It’s the men who are mostly to blame. Were wise women present when the notorious and acutely embarrassing Iraq Dossier, justifying Britain’s involvement in the Iraq war—and better known as the Dodgy Dossier—was composed? If they were, they were outgunned by the men of madness, who didn’t merely plagiarize a five-month-old article dredged from an obscure academic journal; they seriously believed, in their hubris and ignorance of the real world, that they could get away with it. It is slender comfort, but entirely in keeping with the code of reward and punishment dear to our present government, that the dossier’s principal architect should have been promoted to Chief of our Secret Service.

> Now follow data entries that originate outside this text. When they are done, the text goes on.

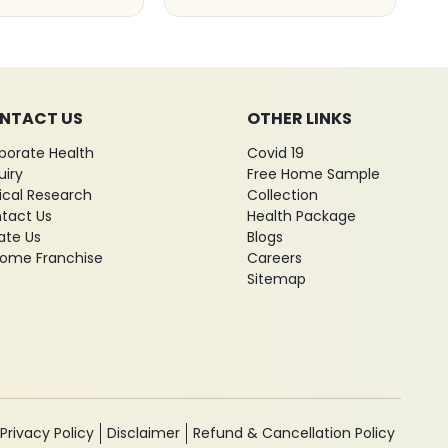
NTACT US
OTHER LINKS
porate Health
Covid 19
uiry
Free Home Sample
nical Research
Collection
tact Us
Health Package
ate Us
Blogs
ome Franchise
Careers
Sitemap
Privacy Policy
Disclaimer
Refund & Cancellation Policy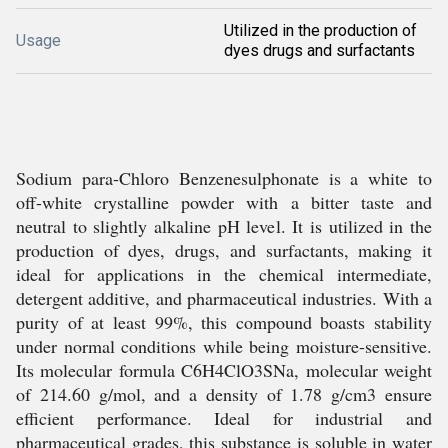
Utilized in the production of
Usage
dyes drugs and surfactants
Sodium para-Chloro Benzenesulphonate is a white to
off-white crystalline powder with a bitter taste and
neutral to slightly alkaline pH level. It is utilized in the
production of dyes, drugs, and surfactants, making it
ideal for applications in the chemical intermediate,
detergent additive, and pharmaceutical industries. With a
purity of at least 99%, this compound boasts stability
under normal conditions while being moisture-sensitive.
Its molecular formula C6H4ClO3SNa, molecular weight
of 214.60 g/mol, and a density of 1.78 g/cm3 ensure
efficient performance. Ideal for industrial and
pharmaceutical grades, this substance is soluble in water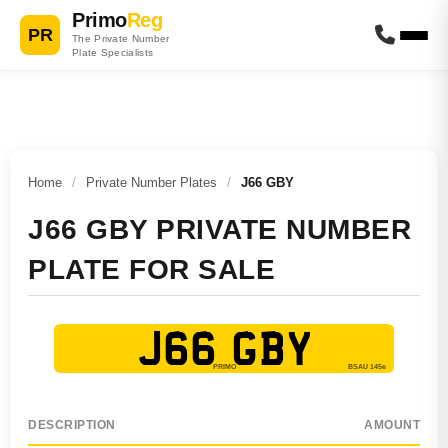
Primo
Reg
PR
The Private Number
Plate Specialists
Home
/
Private Number Plates
/
J66 GBY
J66 GBY PRIVATE NUMBER
PLATE FOR SALE
J66 GBY
DESCRIPTION
AMOUNT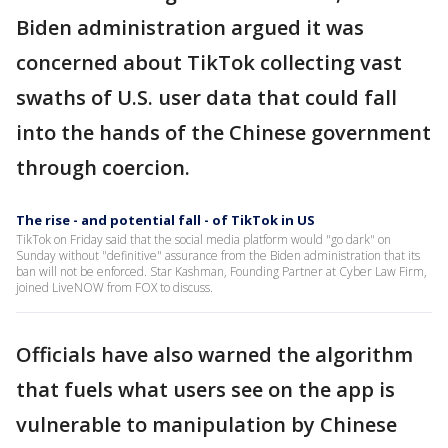
Biden administration argued it was
concerned about TikTok collecting vast
swaths of U.S. user data that could fall
into the hands of the Chinese government
through coercion.
The rise - and potential fall - of TikTok in US
TikTok on Friday said that the social media platform would "go dark" on
Sunday without "definitive" assurance from the Biden administration that its
ban will not be enforced. Star Kashman, Founding Partner at Cyber Law Firm,
joined LiveNOW from FOX to discuss.
Officials have also warned the algorithm
that fuels what users see on the app is
vulnerable to manipulation by Chinese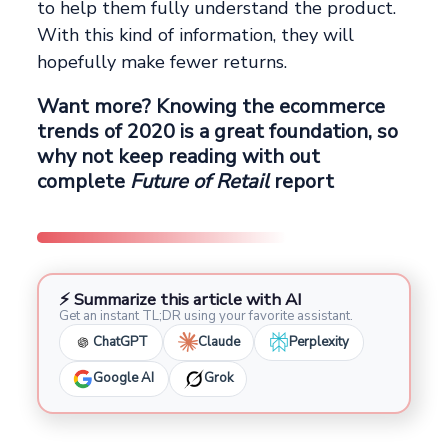
to help them fully understand the product.
With this kind of information, they will
hopefully make fewer returns.
Want more? Knowing the ecommerce
trends of 2020 is a great foundation, so
why not keep reading with out
complete
Future of Retail
report
⚡ Summarize this article with AI
Get an instant TL;DR using your favorite assistant.
ChatGPT
Claude
Perplexity
Google AI
Grok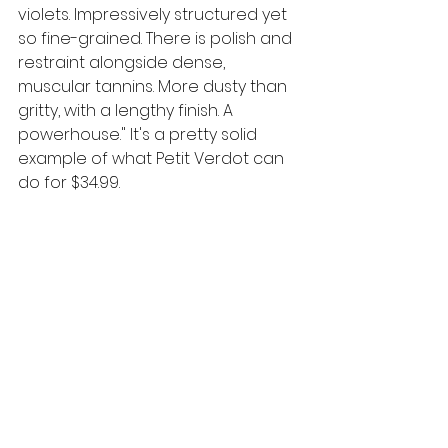
violets. Impressively structured yet 
so fine-grained. There is polish and 
restraint alongside dense, 
muscular tannins. More dusty than 
gritty, with a lengthy finish. A 
powerhouse." 
It's a pretty solid 
example of what Petit Verdot can 
do for $34.99. 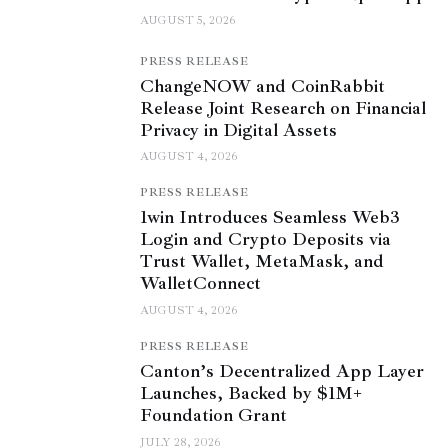
AUGUST 5, 2026
PRESS RELEASE
ChangeNOW and CoinRabbit
Release Joint Research on Financial
Privacy in Digital Assets
AUGUST 4, 2026
PRESS RELEASE
1win Introduces Seamless Web3
Login and Crypto Deposits via
Trust Wallet, MetaMask, and
WalletConnect
AUGUST 4, 2026
PRESS RELEASE
Canton’s Decentralized App Layer
Launches, Backed by $1M+
Foundation Grant
JULY 28, 2026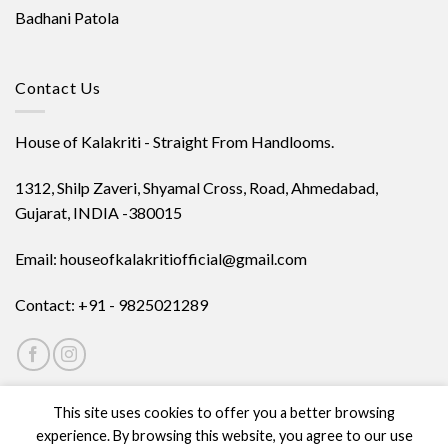
Badhani Patola
Contact Us
House of Kalakriti - Straight From Handlooms.
1312, Shilp Zaveri, Shyamal Cross, Road, Ahmedabad,
Gujarat, INDIA -380015
Email: houseofkalakritiofficial@gmail.com
Contact: +91 - 9825021289
This site uses cookies to offer you a better browsing
experience. By browsing this website, you agree to our use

All of which is a tough thing to convey in fiction, or it was for me. I tried it long ago in “The Looking Glass War,” and my readers hated me for it. I tried it again in “The Tailor of Panama,” this time as comedy, and I was more or less forgiven. The trouble is that the reader, like the general public to which he belongs, and in spite of all the evidence telling him that he shouldn’t, wants to believe in his spies: which, come to think of it, is how we went to war in Iraq.
https://www.newyorker.com/magazine/2008/09/29/the-madness-of-spies
Hey, because of this comment I recently purchased a copy of The Looking Glass War and damn, you are right, the book is good, real good. Thanks for the recommendation! I might make a more in depth comment again after I've mulled it over a bit more in my mind, but I can say now that I really enjoyed the skewering of the spy genre. It is great satire: a lot of laugh out loud moments (from the pure bumbling incompetence), but also some profound sadness too. Solid stuff.